Segment Open

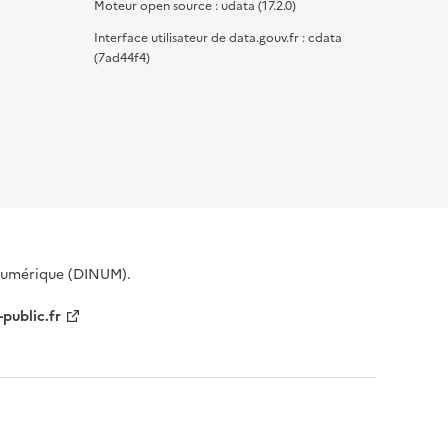
Moteur open source : udata (17.2.0)
Interface utilisateur de data.gouv.fr : cdata
(7ad44f4)
 Numérique (DINUM).
-public.fr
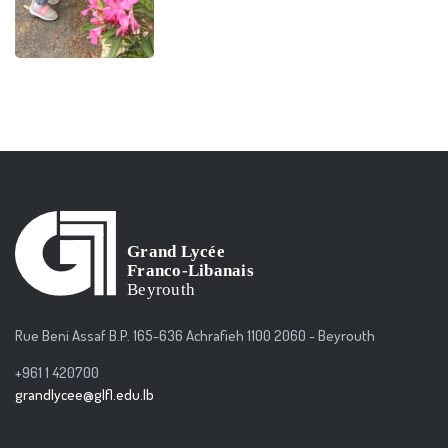
Rue Beni Assaf B.P. 165-636 Achrafieh 1100 2060 - Beyrouth
+961 1 420700
grandlycee@glfl.edu.lb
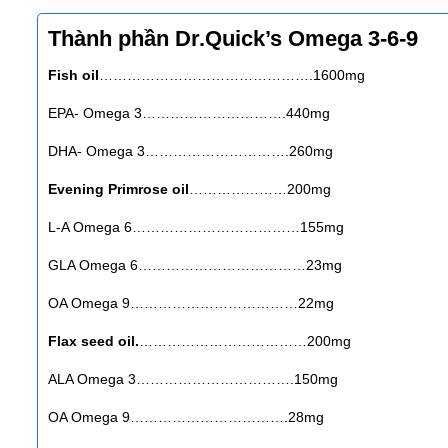
Thành phần Dr.Quick’s Omega 3-6-9
Fish oil
……………………………………….1600mg
EPA- Omega 3………………………….440mg
DHA- Omega 3………………………….260mg
Evening Primrose oil
…………………200mg
L-A Omega 6………………………………155mg
GLA Omega 6………………………………23mg
OA Omega 9………………………………22mg
Flax seed oil.
………………………………200mg
ALA Omega 3…………………………….150mg
OA Omega 9…………………………….28mg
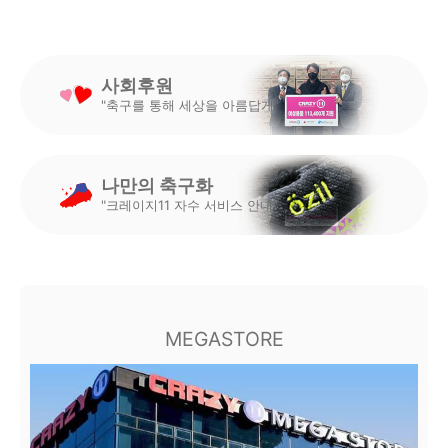
사회후원
"축구를 통해 세상을 아름답게"
나만의 축구화
"크레이지11 자수 서비스 안내"
MEGASTORE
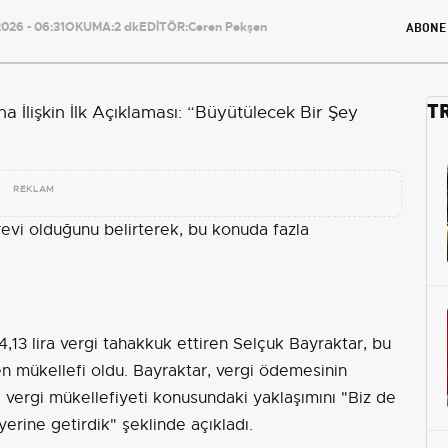
ABONE
026 - 06:31
OKUMA:
2 dk
EDİTÖR:
Ceren Pekşen
T
REKLAM
evi olduğunu belirterek, bu konuda fazla
,13 lira vergi tahakkuk ettiren Selçuk Bayraktar, bu
en mükellefi oldu. Bayraktar, vergi ödemesinin
 vergi mükellefiyeti konusundaki yaklaşımını "Biz de
yerine getirdik" şeklinde açıkladı.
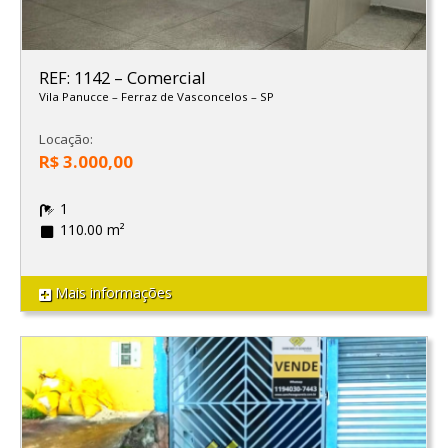
REF: 1142
–
Comercial
Vila Panucce
–
Ferraz de Vasconcelos
–
SP
Locação:
R$ 3.000,00
1
110.00 m²
Mais informações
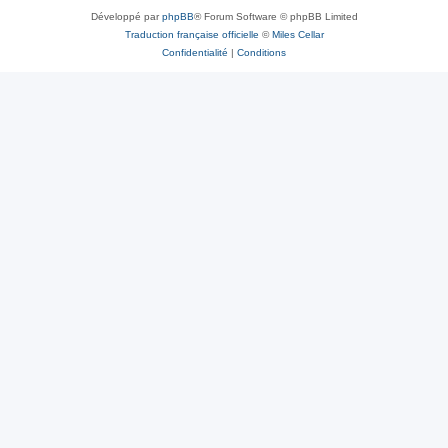
Développé par
phpBB
® Forum Software © phpBB Limited
Traduction française officielle
©
Miles Cellar
Confidentialité
|
Conditions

Segment Closed

▸ **WORK INSTRUCTION**
The task calls for every line of the material that contains the string "Omega".

▸ **EXERCISE RESPONSE**
Thành phần Dr.Quick’s Omega 3-6-9
EPA- Omega 3………………………….440mg
DHA- Omega 3………………………….260mg
L-A Omega 6………………………………155mg
GLA Omega 6………………………………23mg
OA Omega 9………………………………22mg
ALA Omega 3…………………………….150mg
OA Omega 9…………………………….28mg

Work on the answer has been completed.